Ignoro a quanto ammontino le perdite.
Vorrei cospargerle di nafta, farne fuoco.
Ma a regolare i conti con gli sbagli
declina la ragione e il vuoto sbocca
dove i perché affondano in un solco.
E intanto vivere
nella coscienza mezzo fradicia dei giorni,
le gambe sciolte del non più sperare
e al punto in cui la scelta si biforca
—nessuna titubanza—
percorrere una strada.
*
Sono partita
Sono partita,
ho fatto scorta di verde e sono andata.
Ora m’immergo nell’emicrania dei montaggi,
dei contafili azionati dai pulsanti.
Quando ho riavvolto la storia dei miei anni,
gli esami, lo studio, le rinunce,
avevo l’amarezza di un cratere dentro il petto.
Non è servita la mia laurea.
Ha traslocato di ripostiglio in ripostiglio,
in molti vuoti navigabili,
nella peluria del soffione quando vola
e si disperde.
Sono partita, ma non dimentico l’Irpinia.
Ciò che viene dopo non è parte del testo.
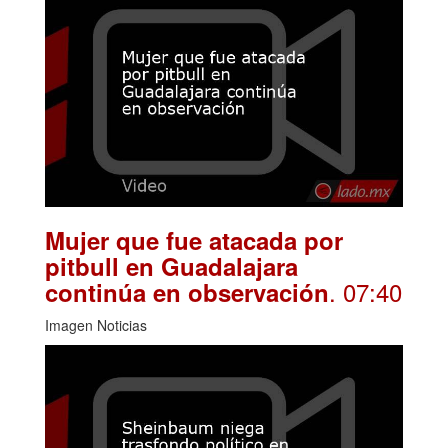
Mujer que fue atacada por
pitbull en Guadalajara
. 07:40
continúa en observación
Imagen Noticias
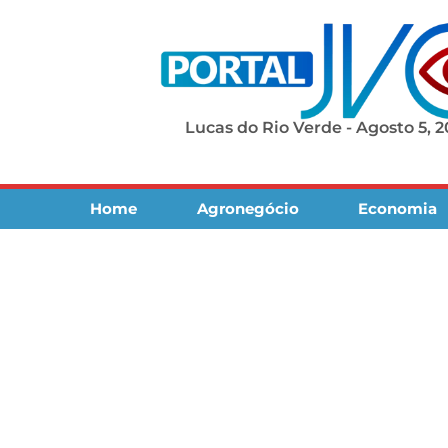
Lucas do Rio Verde - Agosto 5, 
Home
Agronegócio
Economia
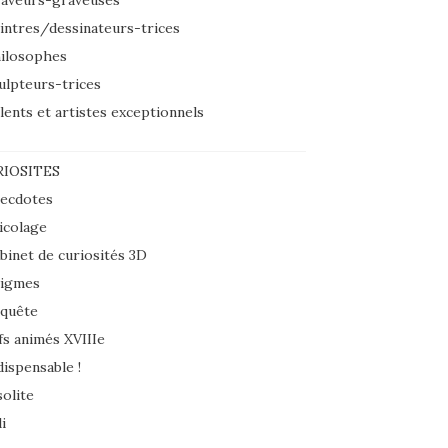
aveurs-graveuses
intres/dessinateurs-trices
ilosophes
ulpteurs-trices
lents et artistes exceptionnels
IOSITES
ecdotes
icolage
binet de curiosités 3D
igmes
quête
fs animés XVIIIe
dispensable !
solite
i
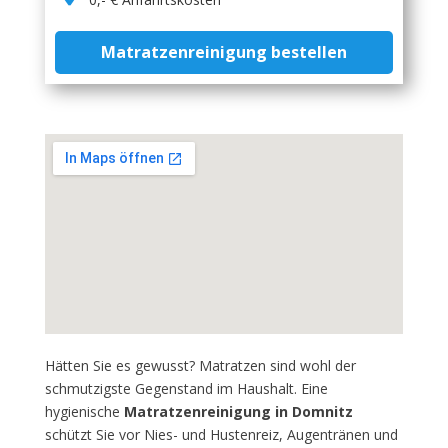
Matratzenreinigung bestellen
Hätten Sie es gewusst? Matratzen sind wohl der
schmutzigste Gegenstand im Haushalt. Eine
hygienische
Matratzenreinigung in Domnitz
schützt Sie vor Nies- und Hustenreiz, Augentränen und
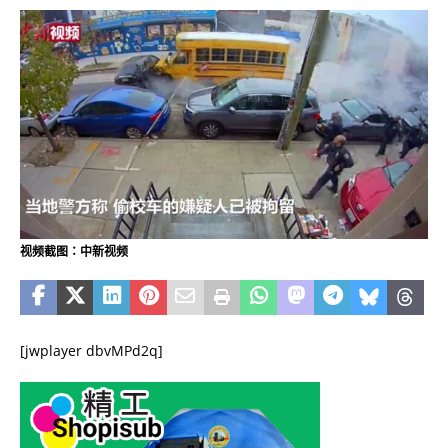
视频截图：中新视频
[jwplayer dbvMPd2q]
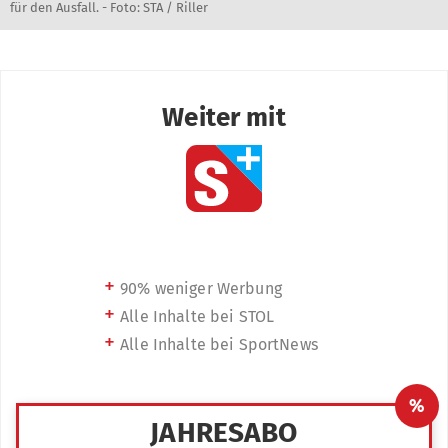
für den Ausfall. - Foto: STA / Riller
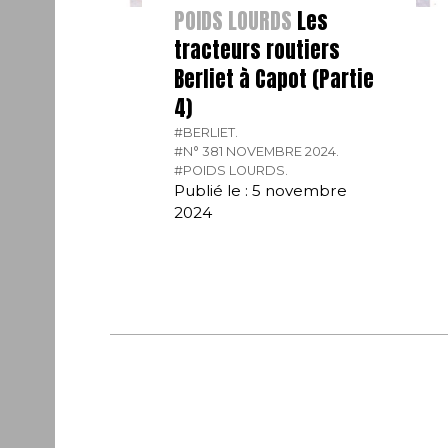
POIDS LOURDS
Les
tracteurs routiers
Berliet à Capot (Partie
4)
#BERLIET.
#N° 381 NOVEMBRE 2024.
#POIDS LOURDS.
Publié le : 5 novembre
2024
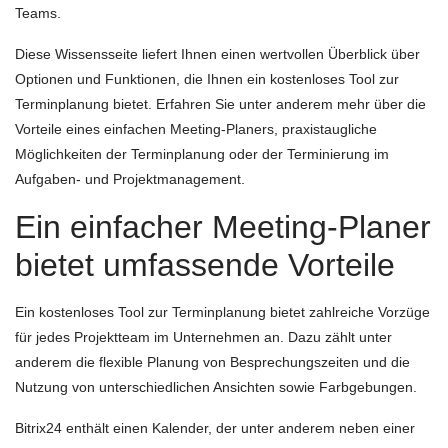
Teams.
Diese Wissensseite liefert Ihnen einen wertvollen Überblick über
Optionen und Funktionen, die Ihnen ein kostenloses Tool zur
Terminplanung bietet. Erfahren Sie unter anderem mehr über die
Vorteile eines einfachen Meeting-Planers, praxistaugliche
Möglichkeiten der Terminplanung oder der Terminierung im
Aufgaben- und Projektmanagement.
Ein einfacher Meeting-Planer
bietet umfassende Vorteile
Ein kostenloses Tool zur Terminplanung bietet zahlreiche Vorzüge
für jedes Projektteam im Unternehmen an. Dazu zählt unter
anderem die flexible Planung von Besprechungszeiten und die
Nutzung von unterschiedlichen Ansichten sowie Farbgebungen.
Bitrix24 enthält einen Kalender, der unter anderem neben einer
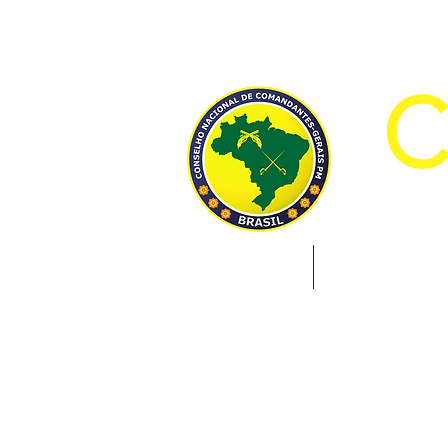
CON
INÍCIO
INSTITUCION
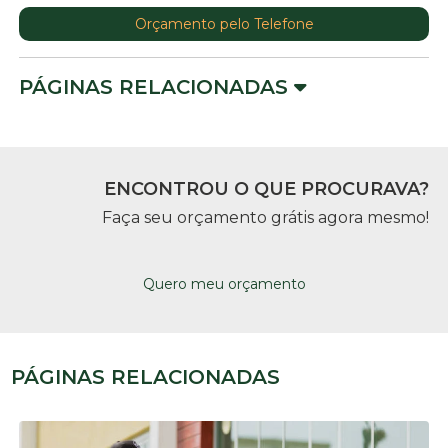
Orçamento pelo Telefone
PÁGINAS RELACIONADAS
ENCONTROU O QUE PROCURAVA?
Faça seu orçamento grátis agora mesmo!
Quero meu orçamento
PÁGINAS RELACIONADAS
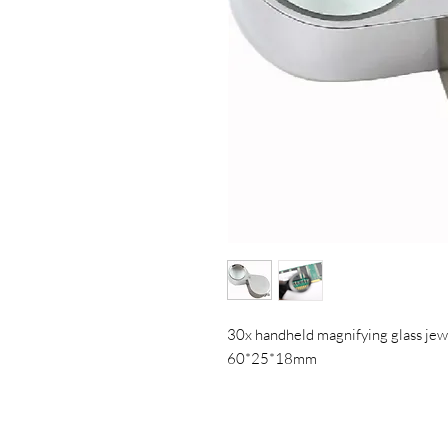
30x handheld magnifying glass jew
60*25*18mm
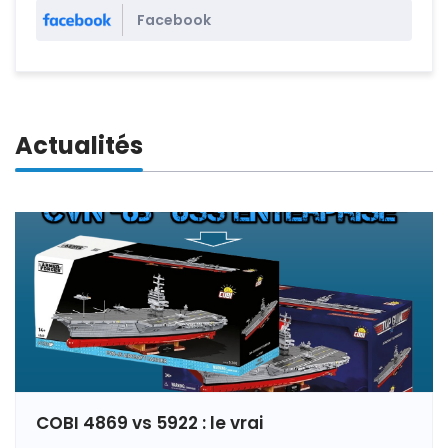
Facebook
Actualités
COBI 4869 vs 5922 : le vrai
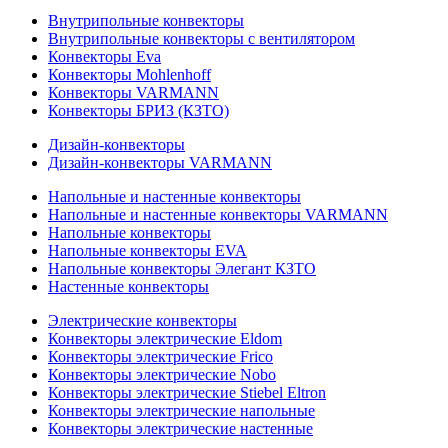
Внутрипольные конвекторы
Внутрипольные конвекторы с вентилятором
Конвекторы Eva
Конвекторы Mohlenhoff
Конвекторы VARMANN
Конвекторы БРИЗ (КЗТО)
Дизайн-конвекторы
Дизайн-конвекторы VARMANN
Напольные и настенные конвекторы
Напольные и настенные конвекторы VARMANN
Напольные конвекторы
Напольные конвекторы EVA
Напольные конвекторы Элегант КЗТО
Настенные конвекторы
Электрические конвекторы
Конвекторы электрические Eldom
Конвекторы электрические Frico
Конвекторы электрические Nobo
Конвекторы электрические Stiebel Eltron
Конвекторы электрические напольные
Конвекторы электрические настенные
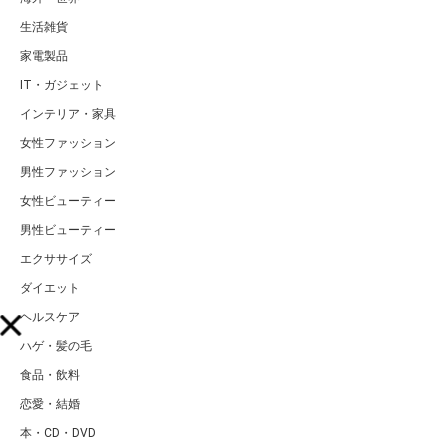
生活雑貨
家電製品
IT・ガジェット
インテリア・家具
女性ファッション
男性ファッション
女性ビューティー
男性ビューティー
エクササイズ
ダイエット
ヘルスケア
ハゲ・髪の毛
食品・飲料
恋愛・結婚
本・CD・DVD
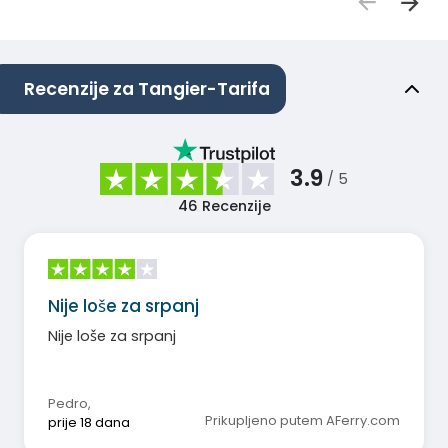
Recenzije za Tangier-Tarifa
3.9
/ 5
46
Recenzije
Nije loše za srpanj
Nije loše za srpanj
Pedro
,
Prikupljeno putem AFerry.com
prije 18 dana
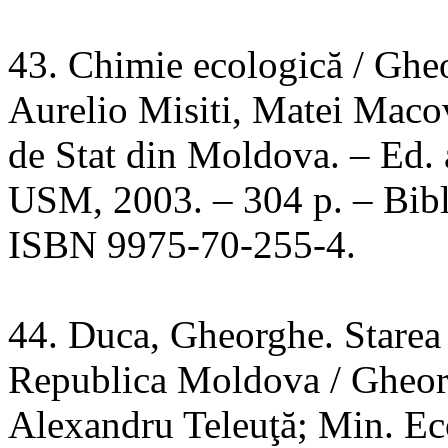
43. Chimie ecologică / Gheo
Aurelio Misiti, Matei Maco
de Stat din Moldova. – Ed. 
USM, 2003. – 304 p. – Bibli
ISBN 9975-70-255-4.
44. Duca, Gheorghe. Starea 
Republica Moldova / Gheor
Alexandru Teleuţă; Min. Eco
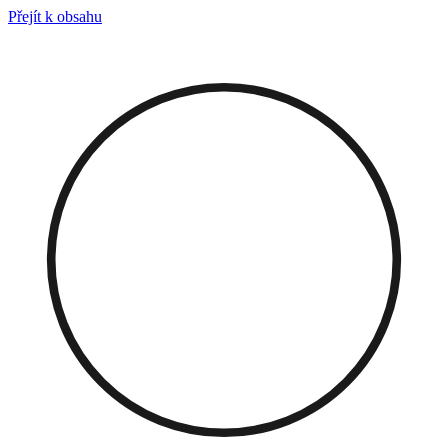
Přejít k obsahu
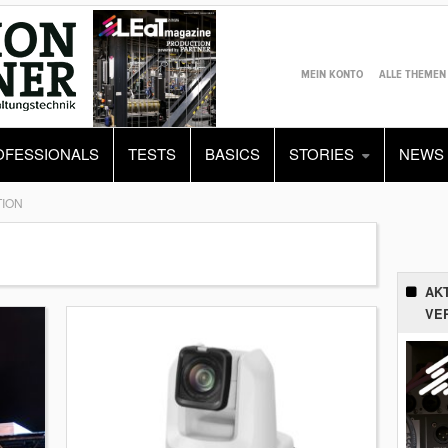
MEIN KONTO
ALLE THEMEN
OFESSIONALS
TESTS
BASICS
STORIES
NEWS
ION
AK
VE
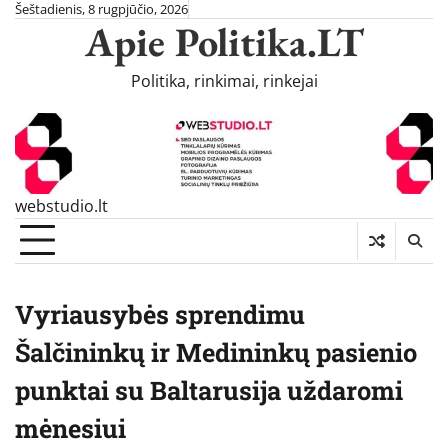
Skip
Šeštadienis, 8 rugpjūčio, 2026
Apie Politika.LT
to
content
Politika, rinkimai, rinkejai
webstudio.lt
Vyriausybės sprendimu
Šalčininkų ir Medininkų pasienio
punktai su Baltarusija uždaromi
mėnesiui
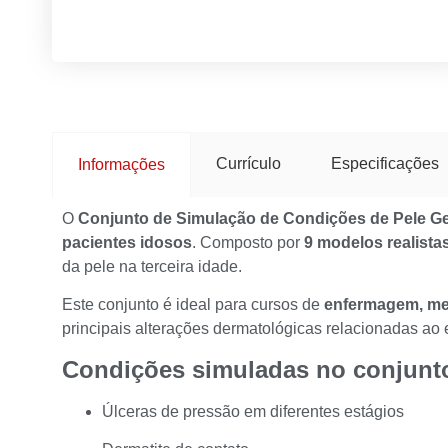
Currículo
Especificações
Informações
O
Conjunto de Simulação de Condições de Pele Ger
pacientes idosos
. Composto por
9 modelos realista
da pele na terceira idade.
Este conjunto é ideal para cursos de
enfermagem, medi
principais alterações dermatológicas relacionadas ao
Condições simuladas no conjunt
Úlceras de pressão em diferentes estágios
Resto ancorata all’utero dei campi,
covo la prole delle spighe, la proteggo
fino al millimetro finale della schiusa.
L’Irpinia mastica i suoi figli e li sospinge
dove si ingrossano gli ovari della nebbia
e il traffico del centro
s’attacca con l’uncino dei rumori
sulla pelle.
Sono partita, ma non dimentico l’Irpinia.
E mi strofinano gli omeri delle vigne,
la cartilagine del vento e delle piante.
E quando il forno pone a bollore
l’acqua dei ricordi,
estraggo dall’archivio gli annegati,
corazzo le mie gambe col tronco dei castagni.
Sono partita, ma non dimentico l’Irpinia.
L’Irpinia delle chiese e delle volpi,
l’Irpinia delle pale, dei carpini, dei faggi,
l’Irpinia con le tempie corrotte dal moderno.
Io non dimentico l’Irpinia,
l’Irpinia di mio nonno con gli occhi da brigante.
Irpinia madre, Irpinia del mio sangue.
*
Quella me di prima
Stasera il vento mi sbarra gli occhi in faccia.
Vuol mettermi paura
e io rimango attonita e incerta
alla finestra.
Il vuoto è troppo largo
perché si possa scavalcarlo con un salto;
estrae col becco dai cunicoli del cielo
quattro lampi.
Avrei bisogno di qualche puntaspilli
e un paio di grosse forbici taglienti
per gli sbagli.
E rovistare tra le carte del pensiero
dà uno spasmodico singhiozzo
sopra al cuore,
è traslocare nella vecchia casa
del perduto,
guardare quella me di prima
che sibila, indelebile, tra i rami
e scruta da uno sbuffo della porta
quel che sono.
*
Monia Gaita è nata a Imola (BO) il 7-11-1971 ma vive da sempre a Montefredane, paese d’origine in provincia di Avellino. Giornalista e critico letterario, ha all’attivo le seguenti pubblicazioni: Rimandi (Montedit, 2000), Ferroluna (Montedit, 2002), Chiave di volta (Montedit, 2003), Puntasecca (Istituto Italiano Cultura Napoli, 2006), Falsomagro (Editore Guida,2008), Moniaspina (L’Arca Felice, 2010), Madre terra (Passigli, 2015 – Premio di Letteratura allo Spoleto Art Festival 2016), Non ho mai finto (La Vita Felice, 2021). Diverse le antologie che si sono occupate della sua poesia. Collabora a “Il Quotidiano del Sud” e a importanti riviste web e cartacee. La sua scrittura si connota per un uso libero della lingua che punta a coniugare lessemi ricercati e parole attinte al discorsivo in originale mescidanza. È direttore della Delta3 Edizioni. Porta avanti nella sua Montefredane, con la Proloco che presiede, il Premio di Cultura “Oreste Giordano”, volto a valorizzare eminenti personalità del mondo giornalistico, della poesia, della scrittura, dell’arte e della scienza.